陳生以為,舒棠在接受了現實之后,會提出搬回宿舍的要求。
但是并沒有。
舒棠發了半個小時的呆,突然間看見外面的天色黑了,才想起來了要回家,于是活動了一下麻木的腿,朝著禁地走去。
舒棠認為自己拿到了資格證,就是個合格的社畜了。面對生活中的驚心動魄就要擺出來專業的態度。
所以她回到禁地后,做的第一件事就是把人魚放在礁石上的通訊器打開,把昵稱和簽名全都給改了回去。
不給別人添麻煩,是社畜的原則。
她看了看人魚還沒有回來,大概是遇見了污染物。畢竟如果是從前自由軍的總指揮的話,清理污染物也是職責所在。
于是舒棠先去洗澡了,坐在了浴缸里,把淋浴器打開,水聲嘩嘩中,舒棠開始反思這個烏龍是怎么發生的。

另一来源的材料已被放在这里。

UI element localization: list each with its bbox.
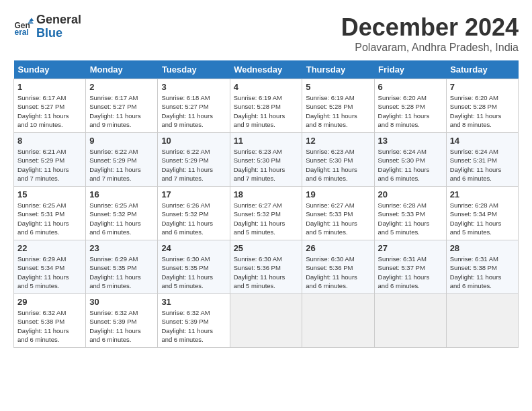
calendar-cell: 9Sunrise: 6:22 AM Sunset: 5:29 PM Daylig… [86,133,158,187]
weekday-header-tuesday: Tuesday [158,60,230,79]
day-info: Sunrise: 6:23 AM Sunset: 5:30 PM Dayligh… [234,147,299,183]
day-number: 12 [306,136,370,146]
day-number: 20 [378,189,443,199]
calendar-cell: 5Sunrise: 6:19 AM Sunset: 5:28 PM Daylig… [302,79,374,133]
day-number: 7 [450,82,515,92]
calendar-cell: 22Sunrise: 6:29 AM Sunset: 5:34 PM Dayli… [14,240,86,294]
day-number: 11 [234,136,299,146]
day-info: Sunrise: 6:19 AM Sunset: 5:28 PM Dayligh… [234,93,299,129]
calendar-cell: 18Sunrise: 6:27 AM Sunset: 5:32 PM Dayli… [230,187,302,240]
day-number: 27 [378,243,443,253]
weekday-header-friday: Friday [374,60,446,79]
calendar-cell: 20Sunrise: 6:28 AM Sunset: 5:33 PM Dayli… [374,187,446,240]
weekday-header-monday: Monday [86,60,158,79]
calendar-cell: 6Sunrise: 6:20 AM Sunset: 5:28 PM Daylig… [374,79,446,133]
day-number: 18 [234,189,299,199]
month-title: December 2024 [341,13,519,42]
day-info: Sunrise: 6:28 AM Sunset: 5:33 PM Dayligh… [378,201,443,236]
calendar-cell: 2Sunrise: 6:17 AM Sunset: 5:27 PM Daylig… [86,79,158,133]
day-number: 10 [161,136,226,146]
day-info: Sunrise: 6:28 AM Sunset: 5:34 PM Dayligh… [450,201,515,236]
calendar-cell: 11Sunrise: 6:23 AM Sunset: 5:30 PM Dayli… [230,133,302,187]
calendar-week-2: 8Sunrise: 6:21 AM Sunset: 5:29 PM Daylig… [14,133,519,187]
calendar-cell [446,294,518,348]
day-info: Sunrise: 6:20 AM Sunset: 5:28 PM Dayligh… [450,93,515,129]
calendar-cell: 12Sunrise: 6:23 AM Sunset: 5:30 PM Dayli… [302,133,374,187]
day-number: 1 [17,82,82,92]
day-info: Sunrise: 6:31 AM Sunset: 5:38 PM Dayligh… [450,255,515,290]
weekday-header-saturday: Saturday [446,60,518,79]
day-info: Sunrise: 6:25 AM Sunset: 5:32 PM Dayligh… [89,201,154,236]
day-info: Sunrise: 6:17 AM Sunset: 5:27 PM Dayligh… [89,93,154,129]
day-info: Sunrise: 6:19 AM Sunset: 5:28 PM Dayligh… [306,93,370,129]
day-info: Sunrise: 6:25 AM Sunset: 5:31 PM Dayligh… [17,201,82,236]
day-number: 6 [378,82,443,92]
calendar-week-1: 1Sunrise: 6:17 AM Sunset: 5:27 PM Daylig… [14,79,519,133]
day-number: 26 [306,243,370,253]
svg-text:eral: eral [15,28,29,37]
calendar-cell: 17Sunrise: 6:26 AM Sunset: 5:32 PM Dayli… [158,187,230,240]
day-info: Sunrise: 6:30 AM Sunset: 5:36 PM Dayligh… [234,255,299,290]
calendar-cell: 31Sunrise: 6:32 AM Sunset: 5:39 PM Dayli… [158,294,230,348]
calendar-cell: 14Sunrise: 6:24 AM Sunset: 5:31 PM Dayli… [446,133,518,187]
day-number: 8 [17,136,82,146]
day-info: Sunrise: 6:20 AM Sunset: 5:28 PM Dayligh… [378,93,443,129]
day-number: 17 [161,189,226,199]
calendar-cell: 19Sunrise: 6:27 AM Sunset: 5:33 PM Dayli… [302,187,374,240]
day-number: 14 [450,136,515,146]
day-number: 25 [234,243,299,253]
calendar-week-5: 29Sunrise: 6:32 AM Sunset: 5:38 PM Dayli… [14,294,519,348]
calendar-cell: 16Sunrise: 6:25 AM Sunset: 5:32 PM Dayli… [86,187,158,240]
calendar-cell: 3Sunrise: 6:18 AM Sunset: 5:27 PM Daylig… [158,79,230,133]
day-info: Sunrise: 6:24 AM Sunset: 5:30 PM Dayligh… [378,147,443,183]
calendar-cell: 27Sunrise: 6:31 AM Sunset: 5:37 PM Dayli… [374,240,446,294]
logo-text: GeneralBlue [36,13,81,40]
day-info: Sunrise: 6:32 AM Sunset: 5:38 PM Dayligh… [17,308,82,344]
day-info: Sunrise: 6:21 AM Sunset: 5:29 PM Dayligh… [17,147,82,183]
day-number: 16 [89,189,154,199]
day-info: Sunrise: 6:27 AM Sunset: 5:33 PM Dayligh… [306,201,370,236]
logo-icon: Gen eral [13,17,34,37]
calendar-cell: 29Sunrise: 6:32 AM Sunset: 5:38 PM Dayli… [14,294,86,348]
weekday-header-row: SundayMondayTuesdayWednesdayThursdayFrid… [14,60,519,79]
weekday-header-thursday: Thursday [302,60,374,79]
calendar-cell: 30Sunrise: 6:32 AM Sunset: 5:39 PM Dayli… [86,294,158,348]
day-info: Sunrise: 6:18 AM Sunset: 5:27 PM Dayligh… [161,93,226,129]
day-number: 13 [378,136,443,146]
day-number: 23 [89,243,154,253]
calendar-cell: 1Sunrise: 6:17 AM Sunset: 5:27 PM Daylig… [14,79,86,133]
day-info: Sunrise: 6:23 AM Sunset: 5:30 PM Dayligh… [306,147,370,183]
calendar-cell: 25Sunrise: 6:30 AM Sunset: 5:36 PM Dayli… [230,240,302,294]
day-number: 28 [450,243,515,253]
title-area: December 2024 Polavaram, Andhra Pradesh,… [341,13,519,54]
day-number: 19 [306,189,370,199]
day-info: Sunrise: 6:30 AM Sunset: 5:36 PM Dayligh… [306,255,370,290]
day-info: Sunrise: 6:22 AM Sunset: 5:29 PM Dayligh… [161,147,226,183]
day-info: Sunrise: 6:17 AM Sunset: 5:27 PM Dayligh… [17,93,82,129]
calendar-cell: 23Sunrise: 6:29 AM Sunset: 5:35 PM Dayli… [86,240,158,294]
day-info: Sunrise: 6:29 AM Sunset: 5:34 PM Dayligh… [17,255,82,290]
day-number: 22 [17,243,82,253]
calendar-week-3: 15Sunrise: 6:25 AM Sunset: 5:31 PM Dayli… [14,187,519,240]
day-number: 4 [234,82,299,92]
weekday-header-wednesday: Wednesday [230,60,302,79]
calendar-cell: 7Sunrise: 6:20 AM Sunset: 5:28 PM Daylig… [446,79,518,133]
calendar-cell: 24Sunrise: 6:30 AM Sunset: 5:35 PM Dayli… [158,240,230,294]
day-number: 2 [89,82,154,92]
calendar-cell: 21Sunrise: 6:28 AM Sunset: 5:34 PM Dayli… [446,187,518,240]
day-info: Sunrise: 6:31 AM Sunset: 5:37 PM Dayligh… [378,255,443,290]
calendar-cell: 8Sunrise: 6:21 AM Sunset: 5:29 PM Daylig… [14,133,86,187]
day-number: 30 [89,297,154,307]
day-info: Sunrise: 6:29 AM Sunset: 5:35 PM Dayligh… [89,255,154,290]
calendar-cell [302,294,374,348]
day-number: 31 [161,297,226,307]
calendar-cell: 15Sunrise: 6:25 AM Sunset: 5:31 PM Dayli… [14,187,86,240]
calendar-cell: 4Sunrise: 6:19 AM Sunset: 5:28 PM Daylig… [230,79,302,133]
day-info: Sunrise: 6:22 AM Sunset: 5:29 PM Dayligh… [89,147,154,183]
day-info: Sunrise: 6:32 AM Sunset: 5:39 PM Dayligh… [161,308,226,344]
weekday-header-sunday: Sunday [14,60,86,79]
day-number: 9 [89,136,154,146]
calendar-week-4: 22Sunrise: 6:29 AM Sunset: 5:34 PM Dayli… [14,240,519,294]
logo: Gen eral GeneralBlue [13,13,81,40]
calendar-cell: 26Sunrise: 6:30 AM Sunset: 5:36 PM Dayli… [302,240,374,294]
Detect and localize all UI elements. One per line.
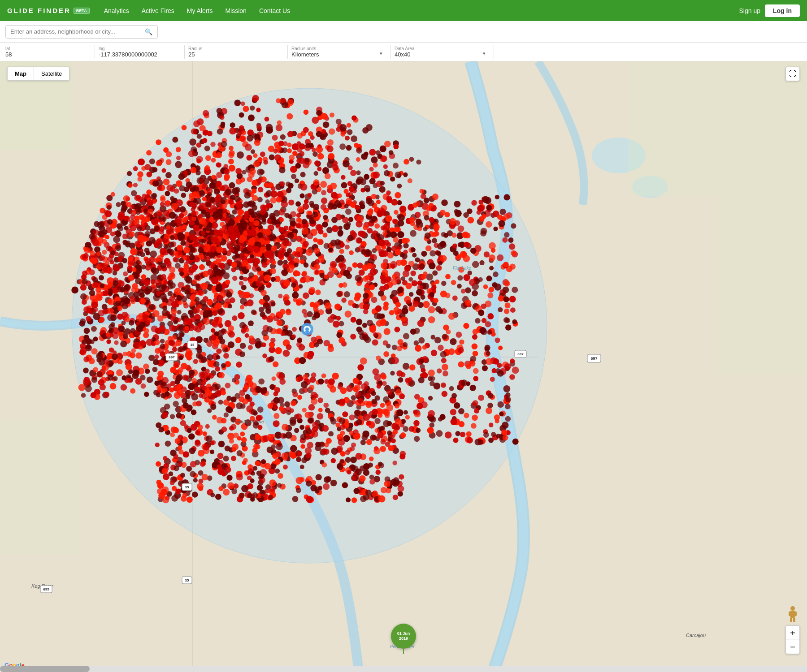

其實“祝”這個姓氏很少見的,但是鑒于舒棠的前任基因匹配對象蹭熱度的行為,舒棠并沒有意識到“祝”這個姓氏的獨特含義。
而且舒棠是穿越的,穿越的時候世界觀都已經定型了,她和這個世界其實總有一種剝離感。所以舒棠對于這個世界的時事新聞缺乏關心,她每天只關心明天下不下雨,明天吃點什么。
更何況,這十年里,“祝延”是隱退狀態,搜名字都搜不到,長相上也發生了變化。舒棠沒能發現端倪,其實也很正常。
舒棠在嘩嘩的水聲里發呆。
她應該驚喜的。
但是她一點也不覺得開心,她難過得想要哭。
雖然聯邦沒有什么嚴格的階級劃分,但就像是,舒棠在南島基地的匹配對象一樣,人家會嫌棄她是普通家庭,推三阻四不愿意。
如果換一個更加厲害、背景地位更高的人呢
就在不久前,舒棠還想著等到人魚恢復記憶、身體徹底好起來之后,兩個人一起在南島市買一套房。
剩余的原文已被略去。